▶ _The problem_
Go through the data below. List every line that holds the word "oder".

Dataset entries:
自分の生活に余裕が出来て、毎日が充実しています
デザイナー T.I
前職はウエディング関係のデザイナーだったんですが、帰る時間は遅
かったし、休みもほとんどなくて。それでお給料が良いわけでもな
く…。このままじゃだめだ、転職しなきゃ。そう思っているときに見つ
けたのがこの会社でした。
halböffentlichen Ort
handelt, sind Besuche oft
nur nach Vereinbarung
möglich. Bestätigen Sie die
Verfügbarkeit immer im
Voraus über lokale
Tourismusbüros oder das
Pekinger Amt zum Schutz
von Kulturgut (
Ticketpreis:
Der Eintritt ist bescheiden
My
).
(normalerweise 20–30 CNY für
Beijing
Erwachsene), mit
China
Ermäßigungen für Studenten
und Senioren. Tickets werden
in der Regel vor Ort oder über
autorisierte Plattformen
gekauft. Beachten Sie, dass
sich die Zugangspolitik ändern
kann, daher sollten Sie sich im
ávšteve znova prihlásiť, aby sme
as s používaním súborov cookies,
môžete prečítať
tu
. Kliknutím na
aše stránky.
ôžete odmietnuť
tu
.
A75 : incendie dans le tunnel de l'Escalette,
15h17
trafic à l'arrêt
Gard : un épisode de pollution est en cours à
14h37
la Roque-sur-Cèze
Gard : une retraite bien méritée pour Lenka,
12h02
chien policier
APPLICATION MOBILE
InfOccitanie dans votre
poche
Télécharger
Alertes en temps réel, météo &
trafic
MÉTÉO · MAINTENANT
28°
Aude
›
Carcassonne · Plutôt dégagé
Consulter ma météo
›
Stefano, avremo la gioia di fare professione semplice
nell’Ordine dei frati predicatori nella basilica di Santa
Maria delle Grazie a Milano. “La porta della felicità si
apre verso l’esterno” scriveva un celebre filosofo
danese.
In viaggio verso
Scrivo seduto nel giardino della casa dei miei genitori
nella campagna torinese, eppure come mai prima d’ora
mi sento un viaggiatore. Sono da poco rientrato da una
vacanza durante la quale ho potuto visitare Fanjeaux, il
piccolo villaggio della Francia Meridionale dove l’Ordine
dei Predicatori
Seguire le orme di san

▶ _Task result_
Tourismusbüros oder das
in der Regel vor Ort oder über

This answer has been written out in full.